··· Dataset extract

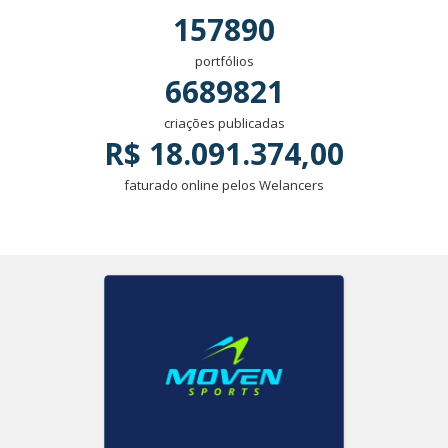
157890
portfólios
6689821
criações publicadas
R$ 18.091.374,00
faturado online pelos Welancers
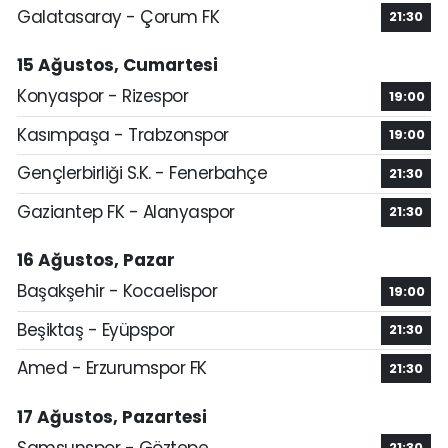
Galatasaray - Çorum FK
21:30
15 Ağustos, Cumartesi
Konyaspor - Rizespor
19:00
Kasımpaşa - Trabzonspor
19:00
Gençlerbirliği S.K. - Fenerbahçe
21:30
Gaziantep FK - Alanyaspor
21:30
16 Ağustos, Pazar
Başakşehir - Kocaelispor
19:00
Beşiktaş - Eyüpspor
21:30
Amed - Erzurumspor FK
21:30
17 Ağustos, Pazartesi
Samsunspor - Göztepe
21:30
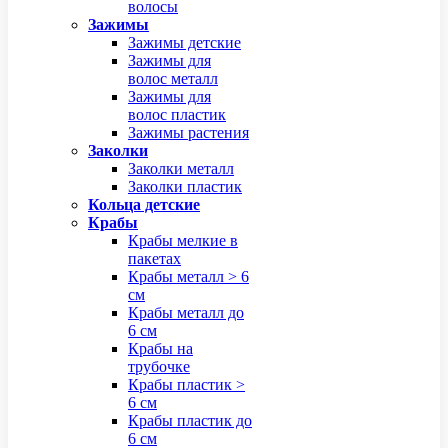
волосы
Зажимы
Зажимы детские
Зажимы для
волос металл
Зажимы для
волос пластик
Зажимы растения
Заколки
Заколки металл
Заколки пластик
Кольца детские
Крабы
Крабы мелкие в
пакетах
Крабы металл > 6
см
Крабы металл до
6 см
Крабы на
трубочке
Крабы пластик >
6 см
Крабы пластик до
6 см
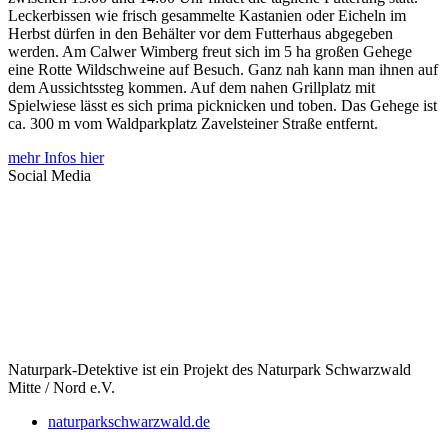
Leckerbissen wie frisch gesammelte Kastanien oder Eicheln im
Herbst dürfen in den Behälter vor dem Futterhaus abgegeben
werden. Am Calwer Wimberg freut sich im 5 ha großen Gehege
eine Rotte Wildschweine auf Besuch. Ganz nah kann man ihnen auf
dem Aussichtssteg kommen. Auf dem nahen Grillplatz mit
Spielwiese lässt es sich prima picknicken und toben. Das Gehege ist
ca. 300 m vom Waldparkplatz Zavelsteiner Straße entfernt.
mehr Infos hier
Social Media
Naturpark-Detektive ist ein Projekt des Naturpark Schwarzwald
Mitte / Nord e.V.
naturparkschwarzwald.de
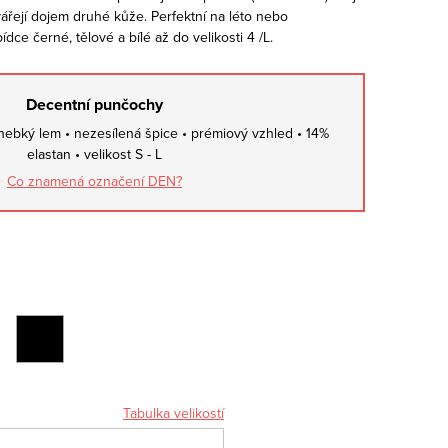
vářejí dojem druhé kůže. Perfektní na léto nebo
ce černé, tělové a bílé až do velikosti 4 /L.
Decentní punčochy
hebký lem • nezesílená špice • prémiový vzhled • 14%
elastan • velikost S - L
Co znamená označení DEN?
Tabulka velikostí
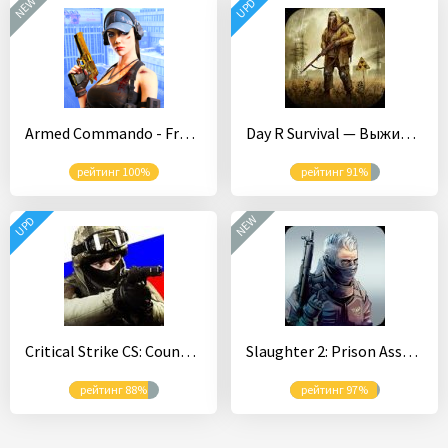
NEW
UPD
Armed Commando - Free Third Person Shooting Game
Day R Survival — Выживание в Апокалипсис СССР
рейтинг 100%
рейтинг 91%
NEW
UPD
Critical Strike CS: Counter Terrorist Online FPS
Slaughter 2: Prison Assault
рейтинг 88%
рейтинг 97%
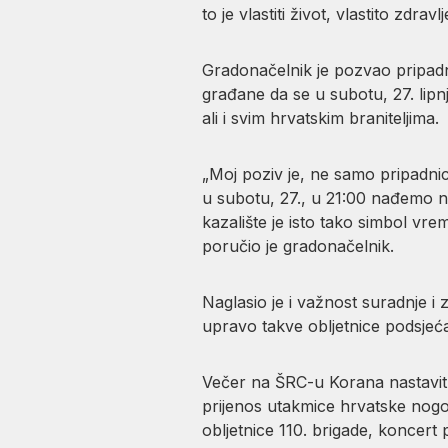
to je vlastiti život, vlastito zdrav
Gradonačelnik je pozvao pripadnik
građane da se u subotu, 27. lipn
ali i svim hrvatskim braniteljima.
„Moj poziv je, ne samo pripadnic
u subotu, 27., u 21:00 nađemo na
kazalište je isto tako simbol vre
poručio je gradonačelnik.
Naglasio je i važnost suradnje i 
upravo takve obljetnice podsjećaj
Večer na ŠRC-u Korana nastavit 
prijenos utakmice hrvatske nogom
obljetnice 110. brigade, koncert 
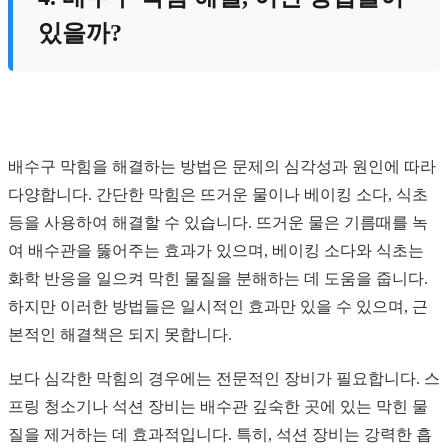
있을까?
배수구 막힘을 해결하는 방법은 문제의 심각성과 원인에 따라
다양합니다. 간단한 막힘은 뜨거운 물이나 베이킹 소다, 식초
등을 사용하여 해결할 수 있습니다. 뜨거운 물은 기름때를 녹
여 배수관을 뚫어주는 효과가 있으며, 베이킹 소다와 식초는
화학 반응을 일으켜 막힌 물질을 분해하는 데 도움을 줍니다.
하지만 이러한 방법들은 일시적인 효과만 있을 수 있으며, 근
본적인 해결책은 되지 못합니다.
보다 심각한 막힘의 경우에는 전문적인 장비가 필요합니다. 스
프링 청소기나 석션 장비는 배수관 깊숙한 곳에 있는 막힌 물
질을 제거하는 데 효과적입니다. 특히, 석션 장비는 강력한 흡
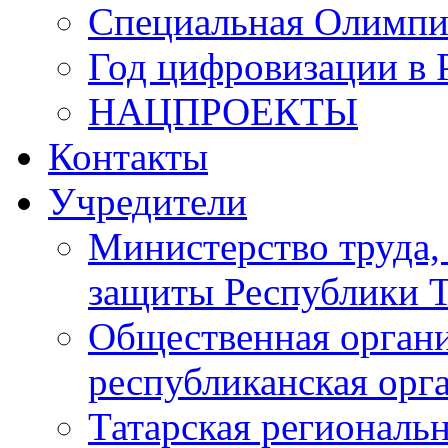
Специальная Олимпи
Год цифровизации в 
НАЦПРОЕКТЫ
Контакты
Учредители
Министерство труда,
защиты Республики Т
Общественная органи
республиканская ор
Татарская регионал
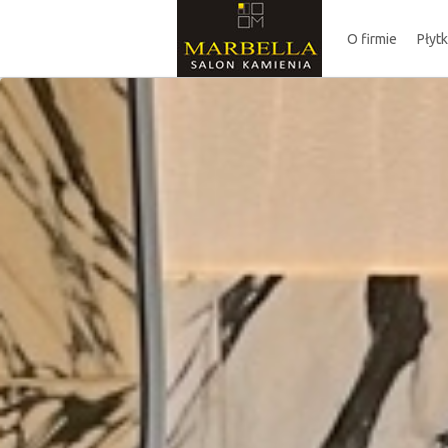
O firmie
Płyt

······

Exercise » Print every record above exactly as written, leaving out the pictures.

Result for this task »
157890
portfólios
6689821
criações publicadas
R$ 18.091.374,00
faturado online pelos Welancers
Galatasaray - Çorum FK
21:30
15 Ağustos, Cumartesi
Konyaspor - Rizespor
19:00
Kasımpaşa - Trabzonspor
19:00
Gençlerbirliği S.K. - Fenerbahçe
21:30
Gaziantep FK - Alanyaspor
21:30
16 Ağustos, Pazar
Başakşehir - Kocaelispor
19:00
Beşiktaş - Eyüpspor
21:30
Amed - Erzurumspor FK
21:30
17 Ağustos, Pazartesi
Samsunspor - Göztepe
21:30
волосы
Зажимы
Зажимы детские
Зажимы для
волос металл
Зажимы для
волос пластик
Зажимы растения
Заколки
Заколки металл
Заколки пластик
Кольца детские
Крабы
Крабы мелкие в
пакетах
Крабы металл > 6
см
Крабы металл до
6 см
Крабы на
трубочке
Крабы пластик >
6 см
Крабы пластик до
6 см
Leckerbissen wie frisch gesammelte Kastanien oder Eicheln im
Herbst dürfen in den Behälter vor dem Futterhaus abgegeben
werden. Am Calwer Wimberg freut sich im 5 ha großen Gehege
eine Rotte Wildschweine auf Besuch. Ganz nah kann man ihnen auf
dem Aussichtssteg kommen. Auf dem nahen Grillplatz mit
Spielwiese lässt es sich prima picknicken und toben. Das Gehege ist
ca. 300 m vom Waldparkplatz Zavelsteiner Straße entfernt.
mehr Infos hier
Social Media
Naturpark-Detektive ist ein Projekt des Naturpark Schwarzwald
Mitte / Nord e.V.
naturparkschwarzwald.de
vářejí dojem druhé kůže. Perfektní na léto nebo
ce černé, tělové a bílé až do velikosti 4 /L.
Decentní punčochy
hebký lem • nezesílená špice • prémiový vzhled • 14%
elastan • velikost S - L
Co znamená označení DEN?
Tabulka velikostí
NEW
UPD
Armed Commando - Free Third Person Shooting Game
Day R Survival — Выживание в Апокалипсис СССР
рейтинг 100%
рейтинг 91%
NEW
UPD
Critical Strike CS: Counter Terrorist Online FPS
Slaughter 2: Prison Assault
рейтинг 88%
рейтинг 97%
to je vlastiti život, vlastito zdrav
Gradonačelnik je pozvao pripadnik
građane da se u subotu, 27. lipn
ali i svim hrvatskim braniteljima.
„Moj poziv je, ne samo pripadnic
u subotu, 27., u 21:00 nađemo na
kazalište je isto tako simbol vre
poručio je gradonačelnik.
Naglasio je i važnost suradnje i 
upravo takve obljetnice podsjećaj
Večer na ŠRC-u Korana nastavit 
prijenos utakmice hrvatske nogom
obljetnice 110. brigade, koncert 
있을까?
배수구 막힘을 해결하는 방법은 문제의 심각성과 원인에 따라
다양합니다. 간단한 막힘은 뜨거운 물이나 베이킹 소다, 식초
등을 사용하여 해결할 수 있습니다. 뜨거운 물은 기름때를 녹
여 배수관을 뚫어주는 효과가 있으며, 베이킹 소다와 식초는
화학 반응을 일으켜 막힌 물질을 분해하는 데 도움을 줍니다.
하지만 이러한 방법들은 일시적인 효과만 있을 수 있으며, 근
본적인 해결책은 되지 못합니다.
보다 심각한 막힘의 경우에는 전문적인 장비가 필요합니다. 스
프링 청소기나 석션 장비는 배수관 깊숙한 곳에 있는 막힌 물
질을 제거하는 데 효과적입니다. 특히, 석션 장비는 강력한 흡
Специальная Олимпи
Год цифровизации в 
НАЦПРОЕКТЫ
Контакты
Учредители
Министерство труда,
защиты Республики Т
Общественная органи
республиканская ор
Татарская регионал
O firmie
Płyt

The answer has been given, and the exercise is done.